Ongoing monitoring of multi-faceted injury risk factors can be effective in identifying and reducing risk of injury prior to occurrence. Similarly, retraining foot-strike position, modifying stride pattern, and training neuromuscular response to landing have also been effective in reducing incidence of ACL injury across sports. Should these proactive measures fail, continual developments in ACL treatment are continually improving return-to-play outcomes. For example, in 2013 a new ligament was discovered in the knee – the antero-lateral ligament (ALL). The ALL is deeply embedded in tissue and thus has remained undiscovered until recently, and is now considered to be the root cause of poor ACL operative outcomes. ACL recoveries have previously been limited by prevailing weakness on pivot-shift motions, but repairing the ALL during ACL reconstruction now offers a more robust treatment with better return-to-play outcomes post knee injury.
One fact remains clear: injury prediction and prevention are constantly evolving, as are the various treatments for injuries once they have occurred. As such, the extent to which injury screens can offer value in talent identification events (such as the NBA combine) should continue to be taken under careful consideration.
Busfield, B. T., Kharrazi, F. D., Starkey, C., Lombardo, S. J., & Seegmiller, J. (2009). Performance outcomes of anterior cruciate ligament reconstruction in the National Basketball Association. Arthroscopy: The Journal of Arthroscopic & Related Surgery, 25(8), 825-830.

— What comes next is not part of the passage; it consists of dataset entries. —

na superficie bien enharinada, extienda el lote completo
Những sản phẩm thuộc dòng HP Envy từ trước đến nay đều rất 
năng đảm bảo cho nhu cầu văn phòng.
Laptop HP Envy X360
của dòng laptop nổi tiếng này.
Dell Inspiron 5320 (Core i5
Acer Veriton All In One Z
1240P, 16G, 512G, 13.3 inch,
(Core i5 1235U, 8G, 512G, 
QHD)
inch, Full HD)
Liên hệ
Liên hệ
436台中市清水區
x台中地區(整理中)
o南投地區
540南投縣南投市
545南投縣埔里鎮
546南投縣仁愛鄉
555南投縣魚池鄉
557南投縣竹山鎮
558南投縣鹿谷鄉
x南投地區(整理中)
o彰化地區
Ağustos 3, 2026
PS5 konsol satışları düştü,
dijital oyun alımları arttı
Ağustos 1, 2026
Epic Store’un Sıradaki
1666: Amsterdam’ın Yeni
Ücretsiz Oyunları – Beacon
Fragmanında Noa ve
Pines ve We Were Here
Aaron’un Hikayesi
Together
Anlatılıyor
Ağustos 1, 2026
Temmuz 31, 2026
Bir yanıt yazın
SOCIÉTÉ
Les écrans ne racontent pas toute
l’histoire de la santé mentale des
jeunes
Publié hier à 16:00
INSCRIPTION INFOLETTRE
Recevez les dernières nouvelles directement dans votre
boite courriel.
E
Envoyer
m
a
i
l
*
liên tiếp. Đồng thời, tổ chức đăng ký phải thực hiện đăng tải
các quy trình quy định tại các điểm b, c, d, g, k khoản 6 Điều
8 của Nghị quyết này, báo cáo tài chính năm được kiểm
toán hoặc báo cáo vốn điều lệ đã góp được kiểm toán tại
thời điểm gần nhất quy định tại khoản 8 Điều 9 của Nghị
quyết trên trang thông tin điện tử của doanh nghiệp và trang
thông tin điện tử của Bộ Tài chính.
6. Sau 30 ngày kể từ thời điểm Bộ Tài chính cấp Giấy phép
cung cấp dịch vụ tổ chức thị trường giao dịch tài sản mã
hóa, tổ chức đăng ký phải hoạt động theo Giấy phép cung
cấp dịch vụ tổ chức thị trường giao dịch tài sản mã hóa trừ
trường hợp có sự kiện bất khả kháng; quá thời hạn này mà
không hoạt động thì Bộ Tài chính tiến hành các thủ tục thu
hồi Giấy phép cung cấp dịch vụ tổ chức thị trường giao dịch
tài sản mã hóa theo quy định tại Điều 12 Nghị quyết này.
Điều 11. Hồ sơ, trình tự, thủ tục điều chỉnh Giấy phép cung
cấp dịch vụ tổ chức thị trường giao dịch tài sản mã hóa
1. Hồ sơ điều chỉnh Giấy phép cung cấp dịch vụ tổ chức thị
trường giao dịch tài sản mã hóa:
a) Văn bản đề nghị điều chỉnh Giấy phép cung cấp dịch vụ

Harris, J. D., Erickson, B. J., Bach, B. R., Abrams, G. D., Cvetanovich, G. L., Forsythe, B., … & Cole, B. J. (2013). Return-to-sport and performance after anterior cruciate ligament reconstruction in National Basketball Association players. Sports Health: A Multidisciplinary Approach, 1941738113495788.
Hewett, T. E., Myer, G. D., Ford, K. R., Heidt, R. S., Colosimo, A. J., McLean, S. G., … & Succop, P. (2005). Biomechanical measures of neuromuscular control and valgus loading of the knee predict anterior cruciate ligament injury risk in female athletes a prospective study. The American journal of sports medicine, 33(4), 492-501.
Myer, G. D., Chu, D. A., Brent, J. L., & Hewett, T. E. (2008). Trunk and hip control neuromuscular training for the prevention of knee joint injury. Clinics in sports medicine, 27(3), 425-448.
Zazulak, B. T., Hewett, T. E., Reeves, N. P., Goldberg, B., & Cholewicki, J. (2007). Deficits in neuromuscular control of the trunk predict knee injury risk a prospective biomechanical-epidemiologic study. The American journal of sports medicine, 35(7), 1123-1130.